Sunday, May 03, 2020

Property-Based Testing for Python builtins and the standard library - Python Language Summit 2020


Zac Hatfield-Dodds opened his presentation with a paraphrase of the economist Thomas Schelling:
No matter how rigorous her analysis or heroic his imagination, no person can write a test case that would never occur to them.
Hatfield-Dodds told the Language Summit, handwritten tests are "fantastic for testing particular edge cases, they're great regression tests," but they're limited by the developer's understanding of the system under test. "We can't write tests for bugs we don't know could occur." We can overcome this limit with exhaustive testing, checking our code's behavior with every possible input; if that is impractical, coverage-guided fuzz testing can generate random inputs and evolve them, trying to explore every branch in the code under test. Fuzzers are very good at finding inputs that crash a program, but they're not as well suited for finding other kinds of bugs.

Read more 2020 Python Language Summit coverage.

For testing the Python standard library, Hatfield-Dodds proposed a different technique: property-based testing. (He is one of the leaders of the Hypothesis property-based testing project.) A property-based test framework doesn't generate totally random input like a fuzzer; it can generate structured inputs such as lists of numbers, or only sorted lists, or instances of a certain object. Unlike handwritten tests, which usually assert that a particular input produces one exact output, property-based tests assert properties of a function, for example that its output is sorted, or that a function is idempotent or commutative.
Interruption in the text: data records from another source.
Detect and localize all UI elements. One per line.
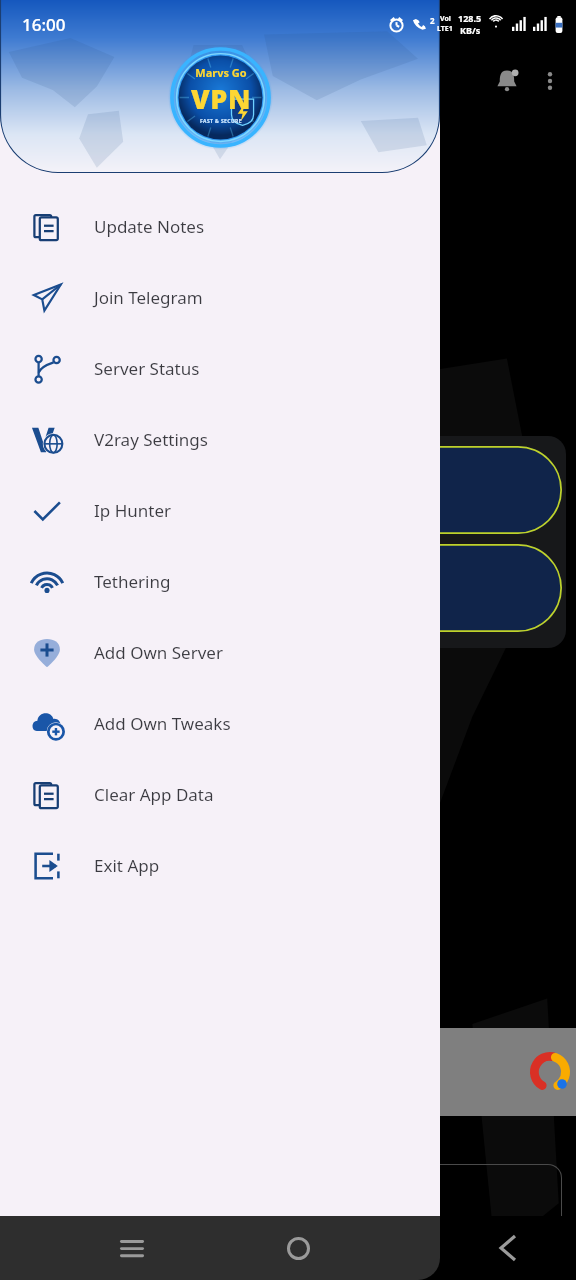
staticText: VPN [191,80,251,117]
button[interactable]: Add Own Tweaks [0,688,440,759]
staticText: FAST & SECURE [200,118,242,125]
button[interactable]: V2ray Settings [0,404,440,475]
staticText: Marvs Go [195,65,247,80]
staticText: Clear App Data [94,783,214,806]
button[interactable]: Use Config [4,544,562,632]
button[interactable]: Ip Hunter [0,475,440,546]
button[interactable]: Back [484,1224,532,1272]
button[interactable]: Server Status [0,333,440,404]
staticText: Update Notes [94,215,205,238]
staticText: KB/s [460,24,481,36]
staticText: Add Own Tweaks [94,712,231,735]
staticText: 128.5 [458,12,482,24]
staticText: 2 [430,15,435,26]
button[interactable]: More options [530,58,570,104]
staticText: Upload [6,380,54,399]
button[interactable]: Update Notes [0,191,440,262]
button[interactable]: EXIT [0,1164,562,1246]
staticText: Server Status [94,357,200,380]
staticText: EXIT [265,1212,298,1231]
staticText: LTE1 [437,24,453,34]
button[interactable]: Select server [4,446,562,534]
staticText: Vol [440,14,451,24]
staticText: Config : 1.47 [244,124,332,144]
staticText: Exit App [94,854,160,877]
staticText: Tethering [94,570,171,593]
staticText: Join Telegram [94,286,203,309]
button[interactable]: Clear App Data [0,759,440,830]
staticText: V2ray Settings [94,428,208,451]
button[interactable]: Add Own Server [0,617,440,688]
staticText: Add Own Server [94,641,223,664]
button[interactable]: Notifications [484,58,530,104]
button[interactable]: Join Telegram [0,262,440,333]
button[interactable]: Recents [108,1224,156,1272]
button[interactable]: Tethering [0,546,440,617]
button[interactable]: Exit App [0,830,440,901]
staticText: Ip Hunter [94,499,171,522]
staticText: 16:00 [22,13,66,36]
button[interactable]: Home [274,1224,322,1272]
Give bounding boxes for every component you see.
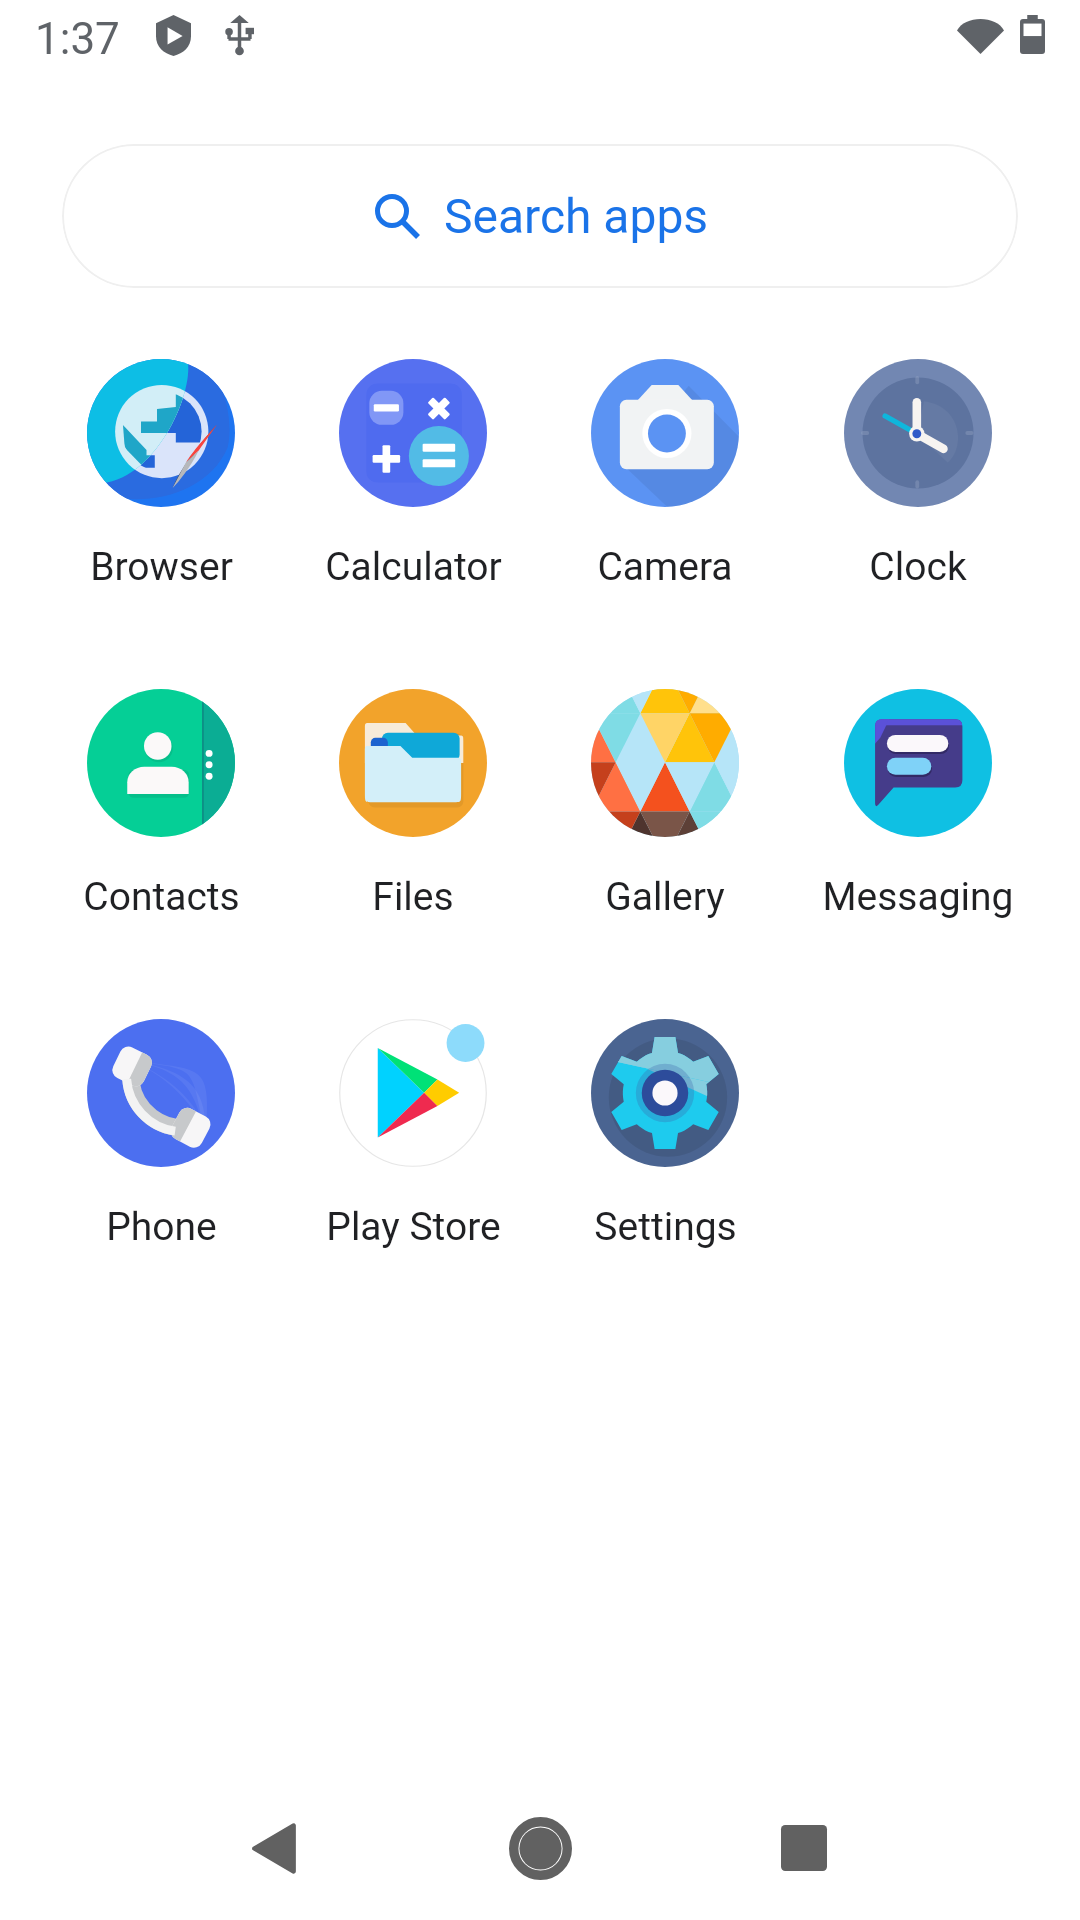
staticText: Search apps [444,188,709,244]
button[interactable]: Phone [35,1005,287,1250]
button[interactable]: Calculator [287,345,539,590]
staticText: Phone [106,1204,217,1250]
button[interactable]: Contacts [35,675,287,920]
staticText: Settings [594,1204,737,1250]
staticText: Gallery [605,874,725,920]
button[interactable]: Settings [539,1005,791,1250]
staticText: Clock [869,544,967,590]
button[interactable]: Files [287,675,539,920]
staticText: Files [372,874,454,920]
button[interactable]: Recent apps [744,1788,864,1908]
staticText: Messaging [822,874,1014,920]
staticText: Contacts [83,874,240,920]
button[interactable]: Clock [792,345,1044,590]
staticText: Play Store [326,1204,501,1250]
button[interactable]: Home [480,1788,600,1908]
staticText: Camera [597,544,733,590]
button[interactable]: Gallery [539,675,791,920]
button[interactable]: Browser [35,345,287,590]
button[interactable]: Back [213,1788,333,1908]
staticText: Browser [90,544,233,590]
button[interactable]: Search apps [62,144,1018,288]
button[interactable]: Camera [539,345,791,590]
button[interactable]: Play Store [287,1005,539,1250]
staticText: 1:37 [35,13,120,65]
staticText: Calculator [325,544,502,590]
button[interactable]: Messaging [792,675,1044,920]
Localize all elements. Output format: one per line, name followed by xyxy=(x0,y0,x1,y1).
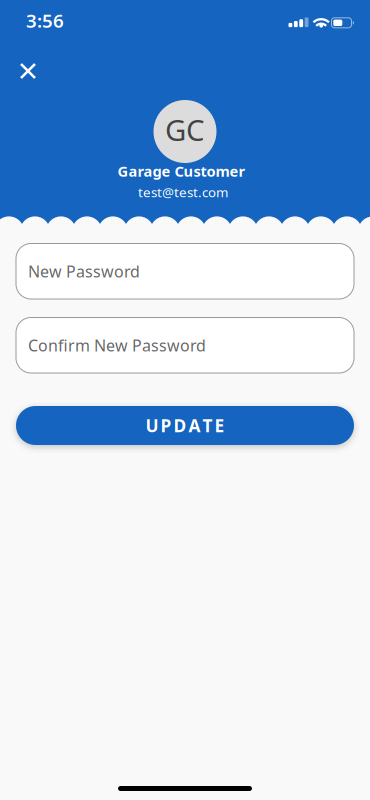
staticText: Confirm New Password xyxy=(28,335,206,356)
staticText: test@test.com xyxy=(138,183,228,201)
staticText: New Password xyxy=(28,261,140,282)
staticText: GC xyxy=(165,110,205,149)
staticText: 3:56 xyxy=(26,8,64,33)
button[interactable]: Confirm New Password xyxy=(16,318,354,373)
button[interactable]: New Password xyxy=(16,244,354,299)
button[interactable]: U P D A T E xyxy=(16,406,354,445)
staticText: Garage Customer xyxy=(118,161,246,181)
staticText: U P D A T E xyxy=(146,414,224,437)
button[interactable]: Close xyxy=(6,49,50,93)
Hatfield-Dodds presented the following Hypothesis test of a JSON codec:
@given(
    value=st.recursive(
        st.none() | st.booleans() | st.floats() | st.text(),
        lambda x: st.lists(x) | st.dictionaries(st.text(), x),
    )
)
def test_record_json_roundtrip(value):
    assume(value == value)
    assert value == json.loads(json.dumps(value))
The recursive input generator can create None, booleans, floats, text, or lists or dictionaries that contain such values, and so on recursively. Within the test function, the assume statement checks that the input is equal to itself, to avoid inputs with nan, which is not. The heart of the test is the assert statement.

(The above example still has troubles with nan, see Hatfield-Dodds' PyCon Australia talk.)

Hypothesis searches for bugs by randomizing the input, or trying interesting values that tend to trigger edge cases, or retrying inputs that triggered bugs in previous runs. When Hypothesis finds a bug, it evolves the input, searching for the simplest input that reproduces the same bug.

"I want you all to write property-based tests for CPython, for builtins, for PyPy, for everything," said Hatfield-Dodds. He proposed to write new tests, or port existing ones to a property-based test framework, run them in CPython's continuous integration suite, and share them among the Python implementations. These tests could use Hypothesis; they could also be integrated with the AFL fuzzer or used in Google's OSS-Fuzz project. He presented a repository of tests demonstrating the technique for standard library modules such as gzip, re, and datetime. There is even a test that can generate random, valid Python code to fuzz-test the Python parser.

Łukasz Langa mentioned that David MacIver had used Hypothesis to test a Python code formatter and found dozens of bugs.

Paul Ganssle told the Summit that he used property-based testing for his implementation of datetime.fromisoformat. When the function was merged into the standard library the property-based tests were not. In subsequent development Ganssle introduced a segfault bug that "almost certainly would have been caught" if the original tests had still been running. He strongly endorsed Hatfield-Dodds's idea. He added that property-based testing is especially good at checking that two implementations of a module, one written in Python and one in C, are equivalent.

Friday, May 01, 2020

Should All Strings Become f-strings? - Python Language Summit 2020


The first language change proposed this year was the most radical: to make f-strings the default. Eric V. Smith, who wrote the PEP for f-strings in 2015, said they are the killer feature of Python 3.6, and they are the motivation for many of his clients to move to Python 3. However, they are error-prone. It's common to forget the "f" prefix:
x = 1
# Forgot the f prefix.
print("The value is {x}")
Smith has observed programmers f-prefixing all strings, whether they include substitutions or not, just to avoid this mistake.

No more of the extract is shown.